But while the dominant framework used in introductory macro textbooks is aggregate supply—aggregate demand (AS-AD), it is almost never mentioned in the econ blogs.  My guess is that anyone who tried to make an argument about current macropolicy using an AS-AD diagram would just invite snickers.  This is not true on the micro side, where it’s perfectly normal to make an argument with a standard issue, partial equilibrium supply and demand diagram.  What’s going on here?”

I am somewhat surprised by Peter’s statement that the AS-AD framework is never mentioned on the econ blogs. That could indicate that Peter has never read my blog (no offense taken – I never read Peter’s blog before either). My regular readers would of course know that I am quite fund of using the AS-AD framework to illustrate my arguments. Other Market Monetarists – particularly Nick Rowe and Scott Sumner are doing the same thing quite regularly. See Nick’s discussion of Peter’s post here.

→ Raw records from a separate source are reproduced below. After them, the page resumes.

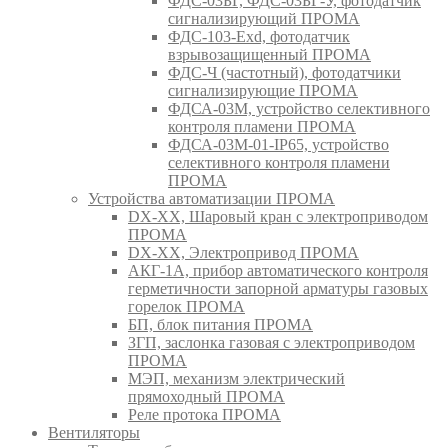
ФДС-03БГ, ФДС-03БГ-У, фотодатчик
сигнализирующий ПРОМА
ФДС-103-Ехd, фотодатчик
взрывозащищенный ПРОМА
ФДС-Ч (частотный), фотодатчики
сигнализирующие ПРОМА
ФДСА-03М, устройство селективного
контроля пламени ПРОМА
ФДСА-03М-01-IP65, устройство
селективного контроля пламени
ПРОМА
Устройства автоматизации ПРОМА
DX-XX, Шаровый кран c электроприводом
ПРОМА
DX-XX, Электропривод ПРОМА
АКГ-1А, прибор автоматического контроля
герметичности запорной арматуры газовых
горелок ПРОМА
БП, блок питания ПРОМА
ЗГП, заслонка газовая с электроприводом
ПРОМА
МЭП, механизм электрический
прямоходный ПРОМА
Реле протока ПРОМА
Вентиляторы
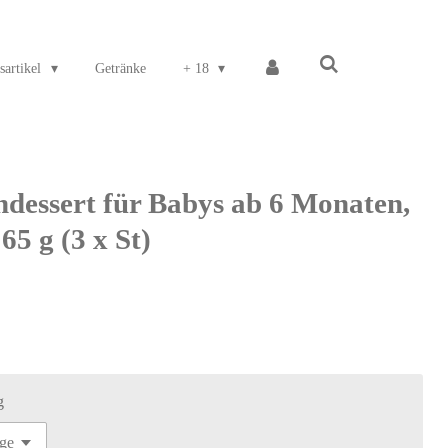
sartikel
Getränke
+ 18
essert für Babys ab 6 Monaten,
65 g (3 x St)
g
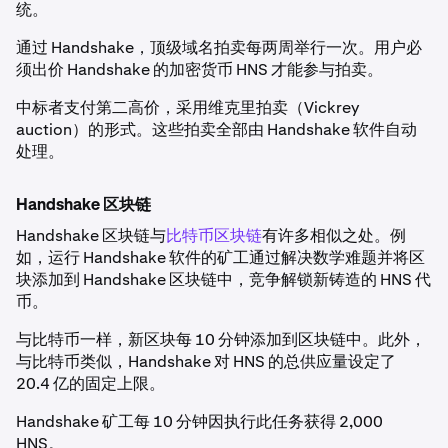
统。
通过 Handshake，顶级域名拍卖每两周举行一次。用户必
须出价 Handshake 的加密货币 HNS 才能参与拍卖。
中标者支付第二高价，采用维克里拍卖（Vickrey
auction）的形式。这些拍卖全部由 Handshake 软件自动
处理。
Handshake 区块链
Handshake 区块链与
比特币区块链
有许多相似之处。例
如，运行 Handshake 软件的矿工通过解决数学难题并将区
块添加到 Handshake 区块链中，竞争解锁新铸造的 HNS 代
币。
与比特币一样，新区块每 10 分钟添加到区块链中。此外，
与比特币类似，Handshake 对 HNS 的总供应量设定了
20.4 亿的固定上限。
Handshake 矿工每 10 分钟因执行此任务获得 2,000
HNS。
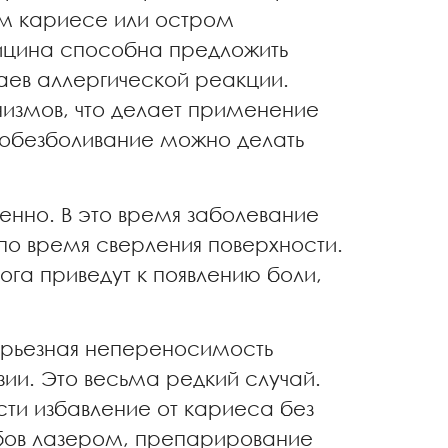
ом кариесе или остром
ицина способна предложить
ев аллергической реакции.
низмов, что делает применение
 обезболивание можно делать
енно. В это время заболевание
 по время сверления поверхности.
ога приведут к появлению боли,
серьезная непереносимость
и. Это весьма редкий случай.
ти избавление от кариеса без
убов лазером, препарирование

The purpose of this post, however, is not really to discuss Peter’s critique of the AS-AD framework, but rather to show the usefulness of the framework with a example from today’s financial news flow. Furthermore, I will do a Market Monetarist ‘spin’ on the AS-AD framework. Hence, I will stress the importance of monetary policy rules and what financial markets tell us about AD and AS shocks.

The Istanbul demonstrations as an AS shock 

Over the weekend we have seen large street protests in Istanbul in Turkey. The demonstrations are the largest demonstrations ever against the ruling AKP party and Prime Minister Erdogan. Mr. Erdogan has been in power for a decade.

The demonstrations today triggered a 10% drop in the Istanbul stock exchange so there is no doubt that investors think that these demonstrations and the political ramifications of the demonstrations will have a profound negative economic impact.

I believe a core insight of Market Monetarist thinking is that financial markets are very useful indicators about monetary policy shocks. Hence, we for example argue that if the US dollar is depreciating, market inflation expectations are rising and the US stock market is rallying then it is a very clear indication that US monetary conditions are getting easier.

While the focus of Market Monetarists have not been as much on supply shocks as on monetary policy shocks (AD shocks) it is equal possible to ‘deduct’ AS shocks from financial markets. I believe that today’s market action in the Turkish markets are a pretty good indication of exactly that – the combination of lower stock prices, higher bond yields (higher risk premium and/or higher inflation expectations) and a weaker lira tells the story that investors see the demonstrations as a negative supply shock. It is less clear whether the shock is a long-term or a short-term shock.

A short-run AS shock – mostly about disruption of production

My preferred textbook version of the AS-AD model is a model similar to the one Tyler Cowen and Alex Tabarrok use in their great textbook Modern Principles of Economics where the model is expressed in growth rates (real GDP growth and inflation) rather than in levels.

It is obvious that the demonstrations and unrest in Istanbul are likely to lead to disruptions in production – roads are closed down, damages to infrastructure, some workers are not coming to work and even some lines of communication might be negatively impacted by the unrest. Compared to the entire Turkish economy the impact these effects is likely quite small, but it is nonetheless a negative supply shock. These shocks are, however, also likely to be temporary – short-term – rather than permanent. Hence, this is a short-run AS shock. I have illustrated that in the graph below.

AS AD SRAS shock

This is the well-known illustration of a negative short-run supply shock – inflation increases (from P to P’) and real GDP growth declines (from Y to Y’).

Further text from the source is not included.